**TO DO**.
Restate the records in full and exactly, with no images included.
- - - -
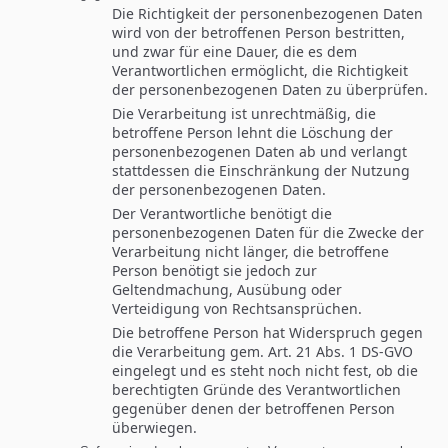
Die Richtigkeit der personenbezogenen Daten
wird von der betroffenen Person bestritten,
und zwar für eine Dauer, die es dem
Verantwortlichen ermöglicht, die Richtigkeit
der personenbezogenen Daten zu überprüfen.
Die Verarbeitung ist unrechtmäßig, die
betroffene Person lehnt die Löschung der
personenbezogenen Daten ab und verlangt
stattdessen die Einschränkung der Nutzung
der personenbezogenen Daten.
Der Verantwortliche benötigt die
personenbezogenen Daten für die Zwecke der
Verarbeitung nicht länger, die betroffene
Person benötigt sie jedoch zur
Geltendmachung, Ausübung oder
Verteidigung von Rechtsansprüchen.
Die betroffene Person hat Widerspruch gegen
die Verarbeitung gem. Art. 21 Abs. 1 DS-GVO
eingelegt und es steht noch nicht fest, ob die
berechtigten Gründe des Verantwortlichen
gegenüber denen der betroffenen Person
überwiegen.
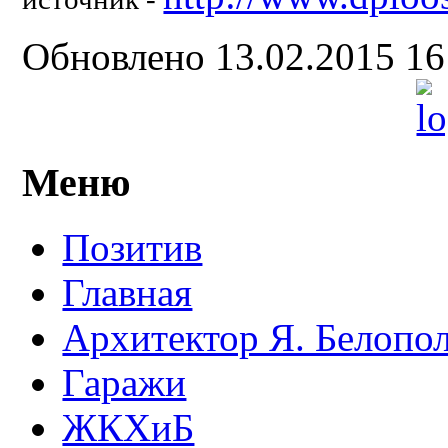
Обновлено 13.02.2015 1
Меню
Позитив
Главная
Архитектор Я. Белопо
Гаражи
ЖКХиБ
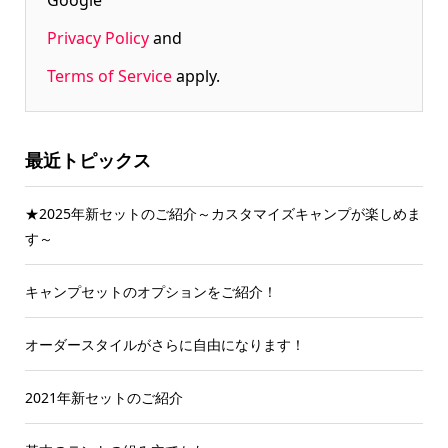
Google
Privacy Policy
and
Terms of Service
apply.
最近トピックス
★2025年新セットのご紹介～カスタマイズキャンプが楽しめま
す～
キャンプセットのオプションをご紹介！
オーダースタイルがさらに自由になります！
2021年新セットのご紹介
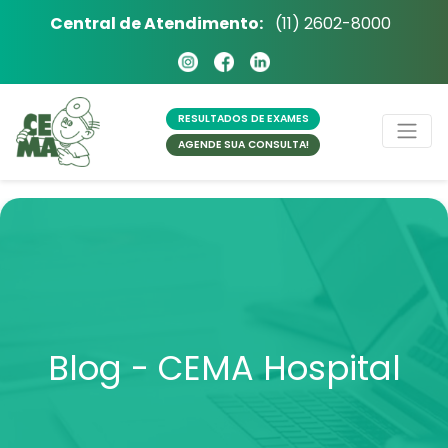
Central de Atendimento:
(11) 2602-8000
RESULTADOS
DE EXAMES
AGENDE SUA
CONSULTA!
Blog - CEMA Hospital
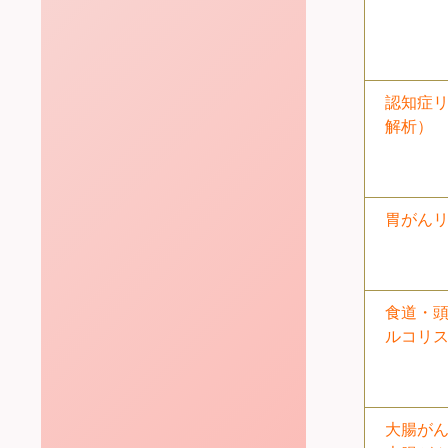
認知症リ
解析）
胃がんリ
食道・
ルコリ
大腸が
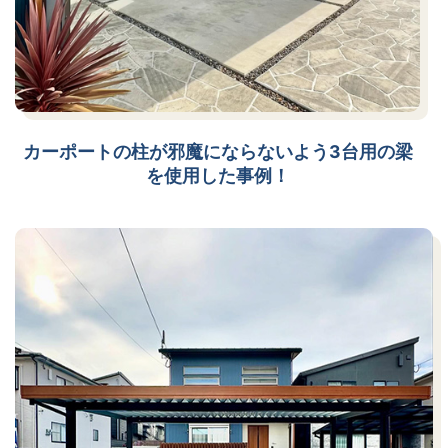
カーポートの柱が邪魔にならないよう3台用の梁
を使用した事例！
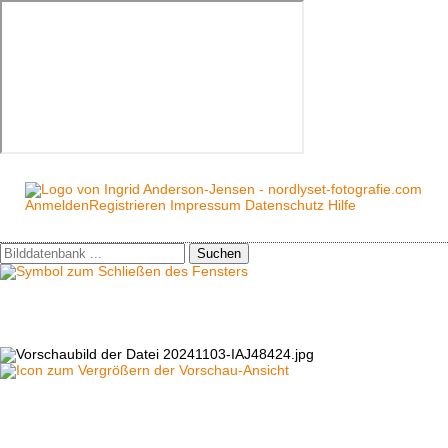
Anmelden
Registrieren
Impressum
Datenschutz
Hilfe
Suchen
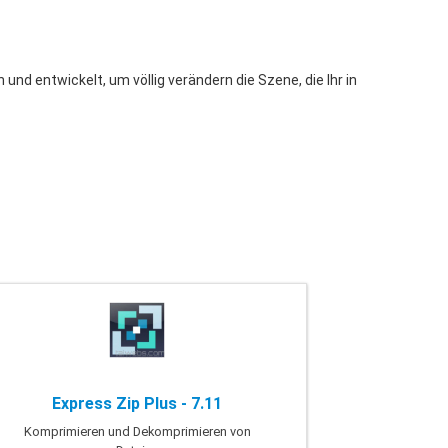
nd entwickelt, um völlig verändern die Szene, die Ihr in
Express Zip Plus - 7.11
Komprimieren und Dekomprimieren von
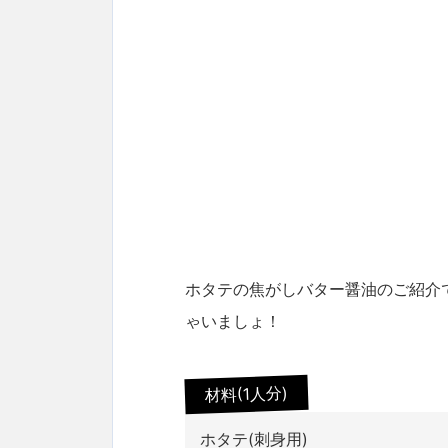
ホタテの焦がしバター醤油のご紹介で
ゃいましょ！
材料(1人分)
ホタテ(刺身用)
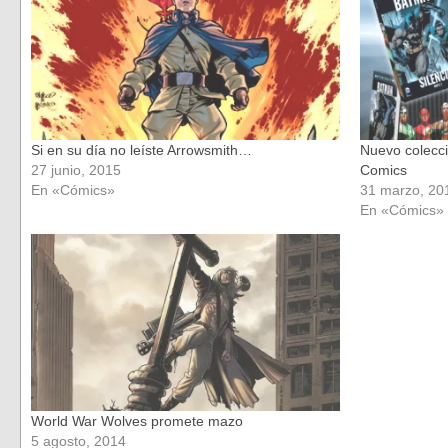
nueva)
nueva)
Si en su día no leíste Arrowsmith…
Nuevo colecci
27 junio, 2015
Comics
En «Cómics»
31 marzo, 20
En «Cómics»
World War Wolves promete mazo
5 agosto, 2014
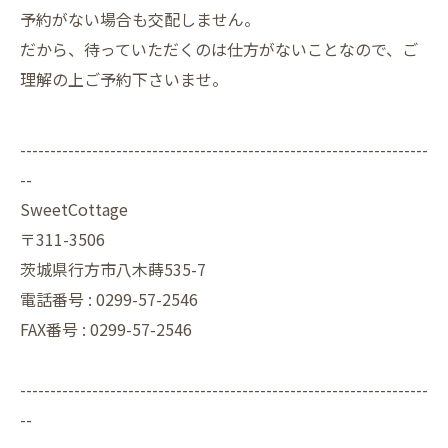
予約がない場合も交配しません。
だから、待っていただくのは仕方がないことなので、ご
理解の上ご予約下さいませ。
--------------------------------------------------------------------
--
SweetCottage
〒311-3506
茨城県行方市八木蒔535-7
電話番号 : 0299-57-2546
FAX番号 : 0299-57-2546
--------------------------------------------------------------------
--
- - - -
**PROBLEM SOLUTION**.
Die Richtigkeit der personenbezogenen Daten
wird von der betroffenen Person bestritten,
und zwar für eine Dauer, die es dem
Verantwortlichen ermöglicht, die Richtigkeit
der personenbezogenen Daten zu überprüfen.
Die Verarbeitung ist unrechtmäßig, die
betroffene Person lehnt die Löschung der
personenbezogenen Daten ab und verlangt
stattdessen die Einschränkung der Nutzung
der personenbezogenen Daten.
Der Verantwortliche benötigt die
personenbezogenen Daten für die Zwecke der
Verarbeitung nicht länger, die betroffene
Person benötigt sie jedoch zur
Geltendmachung, Ausübung oder
Verteidigung von Rechtsansprüchen.
Die betroffene Person hat Widerspruch gegen
die Verarbeitung gem. Art. 21 Abs. 1 DS-GVO
eingelegt und es steht noch nicht fest, ob die
berechtigten Gründe des Verantwortlichen
gegenüber denen der betroffenen Person
überwiegen.
Обновлено 13.02.2015 1
Меню
Позитив
Главная
Архитектор Я. Белопо
Гаражи
ЖКХиБ
Google
Privacy Policy
and
Terms of Service
apply.
最近トピックス
★2025年新セットのご紹介～カスタマイズキャンプが楽しめま
す～
キャンプセットのオプションをご紹介！
オーダースタイルがさらに自由になります！
2021年新セットのご紹介
Central de Atendimento:
(11) 2602-8000
RESULTADOS
DE EXAMES
AGENDE SUA
CONSULTA!
Blog - CEMA Hospital
認知症リ
解析）
胃がんリ
食道・
ルコリ
大腸が
カーポートの柱が邪魔にならないよう3台用の梁
を使用した事例！
Anmelden
Registrieren
Impressum
Datenschutz
Hilfe
Suchen
nd entwickelt, um völlig verändern die Szene, die Ihr in
Express Zip Plus - 7.11
Komprimieren und Dekomprimieren von
ホタテの焦がしバター醤油のご紹介で
ゃいましょ！
材料(1人分)
ホタテ(刺身用)
nueva)
nueva)
Si en su día no leíste Arrowsmith…
Nuevo colecci
27 junio, 2015
Comics
En «Cómics»
31 marzo, 20
En «Cómics»
World War Wolves promete mazo
5 agosto, 2014
予約がない場合も交配しません。
だから、待っていただくのは仕方がないことなので、ご
理解の上ご予約下さいませ。
--------------------------------------------------------------------
--
SweetCottage
〒311-3506
茨城県行方市八木蒔535-7
電話番号 : 0299-57-2546
FAX番号 : 0299-57-2546
--------------------------------------------------------------------
--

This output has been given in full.